What projects are you working on now?
My main project right now is working on Likely to Sell Recommendations at Compass. We use historical data to learn a model of which properties are likely to sell, and then connect that with the addresses that agents have put into their contacts lists in the Compass CRM. It’s a Python-powered project all the way through: the model is scikit-learn, we use PySpark for processing the data, and the API is a Python GRPC service. We have a blog post on the Compass Medium page that has more information if people are interested in learning more.
The other project I’m really excited about is our Machine Learning Pipelines project, which we’re building on top of the open-source platform Kubeflow. It’s a way to define and run machine learning workflows on top of Kubernetes, which allows you to get some big benefits in terms of leveraging distributed computing, parallelization, and resource management. We’re already using it for the Likely to Sell project I mentioned above, and it’s allowed us to iterate and experiment more quickly. I had the chance to present a poster about Kubeflow Pipelines at SciPy 2020, and I also have a (virtual) talk on the topic at SciPy Japan (Oct. 30-Nov. 2)
Which Python libraries are your favorite (core or 3rd party)?
It’s hard to pick, there are a lot of great libraries out there! But to name a few: for the work I do professionally, I think that Jupyter Notebook, pandas, and scikit-learn are just essential. Really great libraries that have been around a while, and have stood the test of time. And I also have to shout out pytorch and fastai for fostering my interest in deep learning and machine learning in general, which is what started me down the road to my current role.
How did you get into giving talks at Python conferences?
I would say a few things contributed to it: my own curiosity, the support of the community, and also, admittedly, just luck. It all started because I signed up for a meetup that was a PyGotham talk brainstorm session hosted at Dropbox NYC. They took us through some exercises, and we all shared some ideas, and I took my best one and submitted to the PyGotham 2018 CFP. But I got rejected.
However, the PyOhio CFP was around the same time, and I saw a Tweet that was encouraging people to submit to that one too, so I sent the same proposal to PyOhio. And I got in! I was pretty excited to make the trip, but also very nervous to do my talk. PyOhio did offer speaker coaching to first-time speakers, so I’m thankful to them for that. I ended up having a great time giving the talk, and enjoyed the chance to meet some people and see some of the other talks. So I decided I wanted to do it again.
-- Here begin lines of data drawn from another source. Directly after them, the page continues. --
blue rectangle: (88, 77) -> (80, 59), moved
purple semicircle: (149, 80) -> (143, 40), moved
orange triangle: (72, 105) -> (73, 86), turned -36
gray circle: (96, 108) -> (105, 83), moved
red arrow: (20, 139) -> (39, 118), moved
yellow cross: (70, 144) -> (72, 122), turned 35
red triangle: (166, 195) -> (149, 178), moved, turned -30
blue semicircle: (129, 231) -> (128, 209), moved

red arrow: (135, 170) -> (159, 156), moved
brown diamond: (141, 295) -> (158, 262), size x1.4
And then came…more rejections. I think I sent that same talk to two more conferences at the end of 2018 and got rejected. I decided to come up with some fresh material for 2019, and I’d say PyTexas 2019 is when I really hit my stride. I gave a talk that I was really proud of “CUDA in your Python”, but I also started meeting more people in the community, and that really contributed a lot to my conference experience.
Do you have any tips for people who would like to give technical talks?
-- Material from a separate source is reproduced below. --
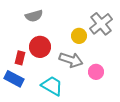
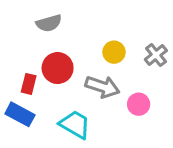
gray cross: (101, 24) -> (156, 55), moved, size x0.7

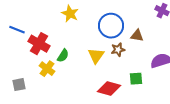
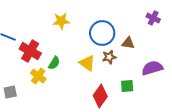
yellow star: (70, 14) -> (61, 21), turned -30
yellow triangle: (96, 56) -> (87, 63), turned -30
red diamond: (109, 89) -> (100, 96), turned -70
The first thing I’d say is: put yourself out there. I’m a perfectionist by nature, so it’s really hard for me to actually hit the submit button on a CFP (even now, when I’ve had talks accepted). But at the end of the day, some reviewers are going to like your proposal, and some aren’t, so if you want to give the talk, you just have to play the numbers game, submit to a few places, and hope for the best.
The other thing I’d stress is that you don’t have to be the world’s expert on something to give a talk about it. It can be intimidating starting out when you see speakers who are the authors of libraries, or who have ten years more experience than you, or who work at a big-name company. But I would tell people starting out: all you have to do is create a 25-minute experience where people enjoy the presentation and learn something from it that they didn’t know before. A lot of people coming to conferences, especially the regional Python conferences, are early on in their learning process, so there’s a lot of value in just presenting your own take on some intro-level material.
Thanks for doing the interview, William!